Mohon tunggu...
Heru Susetyo Nuswanto
Heru Susetyo Nuswanto Mohon Tunggu... Dosen - Heru Susetyo, SH. LL.M. M.Si.M.Ag. Ph.D - Associate Professor Faculty of Law Universitas Indonesia

Associate Professor at the Faculty of Law University of Indonesia and Human Rights Attorney at PAHAM Indonesia. Studying Human Rights toward a degree (LL.M) at Northwestern Law School, Chicago, and Mahidol University, Bangkok (Ph.D. in Human Rights & Peace Studies). External Ph.D. researcher in Victimology at Tilburg University, Netherlands. Once a mountaineer, forever a traveler...and eager to be a voice for the voiceless people. Twitter : @herususetyo FB : heru.susetyo@gmail.com; e-mail : heru@herususetyo.com; IG : herususetyo2611

Selanjutnya

Tutup

Humaniora Artikel Utama

Jihad Professor Thailand Keturunan Jawa

22 Agustus 2016   09:10 Diperbarui: 24 Agustus 2016   10:47 1330
+
Laporkan Konten
Laporkan Akun
Kompasiana adalah platform blog. Konten ini menjadi tanggung jawab bloger dan tidak mewakili pandangan redaksi Kompas.
Lihat foto
Bagikan ide kreativitasmu dalam bentuk konten di Kompasiana | Sumber gambar: Freepik


                                                                                      Winai Dahlan dan Pengembangan Riset Halal di Thailand

"Apakah anda bisa berbahasa Indonesia, Ajarn?" tanya rekan saya kepada Assoc. Prof Winai Dahlan, cucu langsung K.H. Ahmad Dahlan yang menjadi pendiri sekaligus direktur dari Halal Science Center, Chulalongkorn University, Bangkok. Sang 'Ajarn' (Professor dalam bahasa Thai) tak menjawab, ia menyanyi saja: "Indonesia tanah airku tanah tumpah darahku. Disanalah aku berdiri jadi pandu ibuku"

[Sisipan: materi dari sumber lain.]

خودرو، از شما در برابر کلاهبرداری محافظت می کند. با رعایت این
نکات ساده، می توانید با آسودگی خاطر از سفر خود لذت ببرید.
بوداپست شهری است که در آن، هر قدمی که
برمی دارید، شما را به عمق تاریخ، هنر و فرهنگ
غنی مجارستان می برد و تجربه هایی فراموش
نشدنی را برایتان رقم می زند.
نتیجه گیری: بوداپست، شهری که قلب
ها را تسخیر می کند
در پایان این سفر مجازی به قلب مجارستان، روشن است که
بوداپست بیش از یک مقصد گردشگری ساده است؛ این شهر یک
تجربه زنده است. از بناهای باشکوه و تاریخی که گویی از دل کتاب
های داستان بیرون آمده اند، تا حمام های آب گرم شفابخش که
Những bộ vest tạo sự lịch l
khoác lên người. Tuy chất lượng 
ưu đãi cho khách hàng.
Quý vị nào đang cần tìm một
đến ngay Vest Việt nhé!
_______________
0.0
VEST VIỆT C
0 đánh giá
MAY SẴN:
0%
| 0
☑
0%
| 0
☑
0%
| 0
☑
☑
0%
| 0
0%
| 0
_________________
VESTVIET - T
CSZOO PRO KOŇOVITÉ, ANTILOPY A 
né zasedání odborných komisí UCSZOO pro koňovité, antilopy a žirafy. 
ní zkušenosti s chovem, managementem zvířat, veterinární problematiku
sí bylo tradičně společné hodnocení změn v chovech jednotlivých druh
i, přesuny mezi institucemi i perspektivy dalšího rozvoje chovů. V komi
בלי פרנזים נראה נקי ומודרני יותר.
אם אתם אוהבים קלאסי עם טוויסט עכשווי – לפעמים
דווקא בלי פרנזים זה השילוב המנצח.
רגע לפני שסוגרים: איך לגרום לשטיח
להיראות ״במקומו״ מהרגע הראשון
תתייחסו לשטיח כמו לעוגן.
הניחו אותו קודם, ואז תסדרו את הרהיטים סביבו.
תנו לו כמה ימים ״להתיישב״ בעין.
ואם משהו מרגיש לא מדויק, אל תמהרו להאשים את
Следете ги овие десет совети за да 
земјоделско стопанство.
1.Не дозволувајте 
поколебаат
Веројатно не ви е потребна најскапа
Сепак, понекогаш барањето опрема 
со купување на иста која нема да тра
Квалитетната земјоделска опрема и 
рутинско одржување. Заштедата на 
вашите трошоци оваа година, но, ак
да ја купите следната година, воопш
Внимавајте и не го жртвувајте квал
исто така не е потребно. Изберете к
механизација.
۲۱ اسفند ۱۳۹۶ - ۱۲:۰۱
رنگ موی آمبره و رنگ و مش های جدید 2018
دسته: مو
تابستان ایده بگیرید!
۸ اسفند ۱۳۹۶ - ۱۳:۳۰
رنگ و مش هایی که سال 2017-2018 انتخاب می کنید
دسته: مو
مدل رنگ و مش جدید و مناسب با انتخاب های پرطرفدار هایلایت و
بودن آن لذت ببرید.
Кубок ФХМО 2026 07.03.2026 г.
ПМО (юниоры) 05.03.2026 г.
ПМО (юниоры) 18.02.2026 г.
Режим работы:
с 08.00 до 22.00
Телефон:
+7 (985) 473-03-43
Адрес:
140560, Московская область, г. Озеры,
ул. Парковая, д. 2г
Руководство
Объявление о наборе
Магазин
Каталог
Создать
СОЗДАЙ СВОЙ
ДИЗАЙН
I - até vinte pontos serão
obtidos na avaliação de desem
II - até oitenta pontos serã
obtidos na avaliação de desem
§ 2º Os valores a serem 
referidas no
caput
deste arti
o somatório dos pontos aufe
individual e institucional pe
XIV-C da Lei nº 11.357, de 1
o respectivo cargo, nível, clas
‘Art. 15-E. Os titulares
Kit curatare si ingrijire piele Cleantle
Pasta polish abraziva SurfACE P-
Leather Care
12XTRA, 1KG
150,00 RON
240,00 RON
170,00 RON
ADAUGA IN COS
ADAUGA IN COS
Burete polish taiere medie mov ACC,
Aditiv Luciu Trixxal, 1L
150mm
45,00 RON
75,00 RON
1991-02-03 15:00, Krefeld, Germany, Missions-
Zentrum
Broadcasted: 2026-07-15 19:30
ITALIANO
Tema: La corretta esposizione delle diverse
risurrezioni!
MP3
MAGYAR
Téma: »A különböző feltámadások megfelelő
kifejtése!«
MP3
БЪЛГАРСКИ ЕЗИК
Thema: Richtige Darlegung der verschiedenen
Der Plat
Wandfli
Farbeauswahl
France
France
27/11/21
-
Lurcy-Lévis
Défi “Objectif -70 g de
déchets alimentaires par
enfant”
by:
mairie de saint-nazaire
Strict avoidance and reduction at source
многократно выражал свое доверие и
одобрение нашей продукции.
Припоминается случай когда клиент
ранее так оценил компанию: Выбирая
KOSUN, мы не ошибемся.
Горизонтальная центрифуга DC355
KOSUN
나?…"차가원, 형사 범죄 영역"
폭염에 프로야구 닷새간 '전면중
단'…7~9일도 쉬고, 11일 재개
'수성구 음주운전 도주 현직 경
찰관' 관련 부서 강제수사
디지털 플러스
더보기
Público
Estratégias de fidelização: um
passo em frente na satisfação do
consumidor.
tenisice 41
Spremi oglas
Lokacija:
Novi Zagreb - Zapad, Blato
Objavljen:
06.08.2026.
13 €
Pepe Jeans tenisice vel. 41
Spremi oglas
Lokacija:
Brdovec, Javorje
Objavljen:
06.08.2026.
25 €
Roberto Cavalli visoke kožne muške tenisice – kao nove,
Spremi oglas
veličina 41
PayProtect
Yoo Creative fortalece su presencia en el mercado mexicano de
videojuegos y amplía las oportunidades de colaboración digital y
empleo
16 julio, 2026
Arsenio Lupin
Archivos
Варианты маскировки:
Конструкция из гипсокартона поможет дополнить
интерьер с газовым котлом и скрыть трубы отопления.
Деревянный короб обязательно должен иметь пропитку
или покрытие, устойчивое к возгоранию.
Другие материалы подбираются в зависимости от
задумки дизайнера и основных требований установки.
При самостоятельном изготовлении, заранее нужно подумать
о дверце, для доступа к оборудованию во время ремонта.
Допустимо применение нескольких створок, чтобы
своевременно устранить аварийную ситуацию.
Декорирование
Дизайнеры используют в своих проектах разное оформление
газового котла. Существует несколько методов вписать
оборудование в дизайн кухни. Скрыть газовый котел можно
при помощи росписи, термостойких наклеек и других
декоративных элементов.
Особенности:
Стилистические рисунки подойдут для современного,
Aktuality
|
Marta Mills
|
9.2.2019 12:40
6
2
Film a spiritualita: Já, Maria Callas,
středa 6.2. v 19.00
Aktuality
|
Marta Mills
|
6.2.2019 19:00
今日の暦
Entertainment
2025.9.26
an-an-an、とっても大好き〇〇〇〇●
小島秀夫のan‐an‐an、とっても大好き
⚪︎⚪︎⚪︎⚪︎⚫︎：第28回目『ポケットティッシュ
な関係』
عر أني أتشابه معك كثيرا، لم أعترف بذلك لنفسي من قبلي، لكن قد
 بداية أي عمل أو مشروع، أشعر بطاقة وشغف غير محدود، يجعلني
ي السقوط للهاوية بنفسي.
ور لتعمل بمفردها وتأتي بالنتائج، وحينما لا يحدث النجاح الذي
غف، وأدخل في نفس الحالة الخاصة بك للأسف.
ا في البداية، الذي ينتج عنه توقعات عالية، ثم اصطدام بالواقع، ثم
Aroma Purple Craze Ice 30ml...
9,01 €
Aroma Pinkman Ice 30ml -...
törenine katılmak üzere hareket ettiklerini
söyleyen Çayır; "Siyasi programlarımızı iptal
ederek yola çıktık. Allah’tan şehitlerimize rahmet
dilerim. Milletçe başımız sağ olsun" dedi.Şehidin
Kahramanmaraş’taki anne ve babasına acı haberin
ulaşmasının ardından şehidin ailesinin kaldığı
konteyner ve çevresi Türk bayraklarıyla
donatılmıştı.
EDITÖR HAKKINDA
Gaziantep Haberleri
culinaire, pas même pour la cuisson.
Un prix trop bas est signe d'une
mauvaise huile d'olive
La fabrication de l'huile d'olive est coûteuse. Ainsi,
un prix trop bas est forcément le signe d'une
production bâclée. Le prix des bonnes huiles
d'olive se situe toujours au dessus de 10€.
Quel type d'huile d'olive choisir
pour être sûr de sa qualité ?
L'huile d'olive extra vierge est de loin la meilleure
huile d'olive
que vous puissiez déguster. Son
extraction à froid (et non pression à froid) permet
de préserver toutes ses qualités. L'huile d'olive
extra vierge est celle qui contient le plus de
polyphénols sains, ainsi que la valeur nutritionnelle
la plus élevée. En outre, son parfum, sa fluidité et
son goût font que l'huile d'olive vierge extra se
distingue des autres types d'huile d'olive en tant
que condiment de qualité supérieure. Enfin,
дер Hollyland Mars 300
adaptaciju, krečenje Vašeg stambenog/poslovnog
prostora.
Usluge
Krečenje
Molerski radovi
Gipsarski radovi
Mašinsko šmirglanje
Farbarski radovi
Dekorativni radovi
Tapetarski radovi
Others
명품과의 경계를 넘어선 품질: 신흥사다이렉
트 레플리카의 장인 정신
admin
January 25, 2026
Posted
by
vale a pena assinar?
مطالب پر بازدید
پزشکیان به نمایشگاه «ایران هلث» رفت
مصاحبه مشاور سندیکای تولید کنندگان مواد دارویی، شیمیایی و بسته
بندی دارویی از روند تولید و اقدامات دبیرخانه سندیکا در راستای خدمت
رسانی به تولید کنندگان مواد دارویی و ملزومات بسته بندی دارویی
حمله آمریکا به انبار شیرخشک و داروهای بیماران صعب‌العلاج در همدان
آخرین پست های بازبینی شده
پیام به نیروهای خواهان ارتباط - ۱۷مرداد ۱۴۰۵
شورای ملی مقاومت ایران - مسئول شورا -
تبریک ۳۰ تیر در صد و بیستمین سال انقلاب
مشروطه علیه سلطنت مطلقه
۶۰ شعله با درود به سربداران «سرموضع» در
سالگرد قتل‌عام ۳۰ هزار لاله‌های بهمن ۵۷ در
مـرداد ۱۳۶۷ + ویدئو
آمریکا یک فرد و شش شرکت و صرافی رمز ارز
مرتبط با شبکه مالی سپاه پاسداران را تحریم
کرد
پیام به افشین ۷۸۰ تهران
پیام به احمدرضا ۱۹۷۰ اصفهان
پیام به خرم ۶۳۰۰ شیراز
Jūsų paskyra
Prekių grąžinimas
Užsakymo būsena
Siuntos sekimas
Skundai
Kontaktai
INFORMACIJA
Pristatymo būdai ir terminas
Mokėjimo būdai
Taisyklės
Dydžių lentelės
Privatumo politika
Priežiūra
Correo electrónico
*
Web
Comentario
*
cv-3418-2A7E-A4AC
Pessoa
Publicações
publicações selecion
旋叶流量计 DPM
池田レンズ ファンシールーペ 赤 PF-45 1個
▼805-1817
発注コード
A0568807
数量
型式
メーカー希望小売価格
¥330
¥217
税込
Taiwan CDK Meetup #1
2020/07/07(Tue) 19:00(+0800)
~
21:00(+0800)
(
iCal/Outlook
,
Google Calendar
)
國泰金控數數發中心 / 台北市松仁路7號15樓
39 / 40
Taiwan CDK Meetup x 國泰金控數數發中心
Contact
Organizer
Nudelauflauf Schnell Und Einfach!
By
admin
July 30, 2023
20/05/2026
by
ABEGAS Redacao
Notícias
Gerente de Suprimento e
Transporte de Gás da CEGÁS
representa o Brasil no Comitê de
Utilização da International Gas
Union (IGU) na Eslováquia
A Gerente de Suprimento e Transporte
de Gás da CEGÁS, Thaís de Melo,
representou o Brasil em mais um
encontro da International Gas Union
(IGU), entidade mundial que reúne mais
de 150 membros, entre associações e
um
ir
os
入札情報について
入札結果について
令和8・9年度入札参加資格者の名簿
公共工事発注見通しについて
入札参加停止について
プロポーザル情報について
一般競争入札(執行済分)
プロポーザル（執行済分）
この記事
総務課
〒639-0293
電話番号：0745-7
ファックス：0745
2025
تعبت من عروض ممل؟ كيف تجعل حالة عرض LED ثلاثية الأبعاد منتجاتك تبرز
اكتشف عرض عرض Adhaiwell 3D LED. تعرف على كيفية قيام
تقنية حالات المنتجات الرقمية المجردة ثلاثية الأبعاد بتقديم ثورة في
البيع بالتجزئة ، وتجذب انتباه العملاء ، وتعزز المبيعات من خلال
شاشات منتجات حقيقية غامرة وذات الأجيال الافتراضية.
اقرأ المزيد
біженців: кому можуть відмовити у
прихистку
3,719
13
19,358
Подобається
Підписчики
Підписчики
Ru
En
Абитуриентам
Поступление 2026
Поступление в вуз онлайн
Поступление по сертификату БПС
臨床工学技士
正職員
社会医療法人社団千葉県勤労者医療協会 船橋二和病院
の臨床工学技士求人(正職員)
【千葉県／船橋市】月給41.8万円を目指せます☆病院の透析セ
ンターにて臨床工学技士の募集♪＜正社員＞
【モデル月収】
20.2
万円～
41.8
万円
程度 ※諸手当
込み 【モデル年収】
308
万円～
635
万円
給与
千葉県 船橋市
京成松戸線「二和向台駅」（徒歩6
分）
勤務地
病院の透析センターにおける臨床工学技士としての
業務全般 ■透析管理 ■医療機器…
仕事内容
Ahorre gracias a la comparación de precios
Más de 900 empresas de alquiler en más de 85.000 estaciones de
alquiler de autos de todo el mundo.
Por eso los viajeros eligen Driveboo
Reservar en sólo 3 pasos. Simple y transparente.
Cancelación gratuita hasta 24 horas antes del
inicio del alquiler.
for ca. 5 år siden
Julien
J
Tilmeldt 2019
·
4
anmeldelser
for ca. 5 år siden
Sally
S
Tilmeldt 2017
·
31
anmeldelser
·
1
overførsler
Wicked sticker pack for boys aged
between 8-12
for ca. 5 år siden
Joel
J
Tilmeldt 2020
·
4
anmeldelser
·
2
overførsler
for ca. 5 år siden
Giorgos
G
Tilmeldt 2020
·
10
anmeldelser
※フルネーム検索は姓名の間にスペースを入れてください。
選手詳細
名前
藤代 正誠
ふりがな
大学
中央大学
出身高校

"Ajarn tahu arti dari lagu Indonesia Raya itu," tanya saja takjub. Dia menjawab : "I know, I understand. I learned Bahasa Indonesia when I was still a child," ujar Ajarn Winai kalem.  

Figur Winai Dahlan memang tidak terlalu asing bagi sebagian publik Indonesia. Profil-nya mudah ditemukan via search engine di internet. Cukup sering pula ia muncul di media-media Indonesia, apakah di layar kaca, cetak maupun online.

Saya-pun tidak sekali ini bertemu dengan dia. Mungkin ini kali keempat berjumpa Ajarn Winai sejak tahun 2009. Namun perjumpaan kali ini lebih personal, spesial dan lebih lama. Lebih kurang tiga setengah jam saya dan teman-teman bercengkerama dengan beliau. Sejak makan malam bersama di restoran halal MBK Mall hingga ke kantor-nya di Halal Science Center Chulalongkorn University. 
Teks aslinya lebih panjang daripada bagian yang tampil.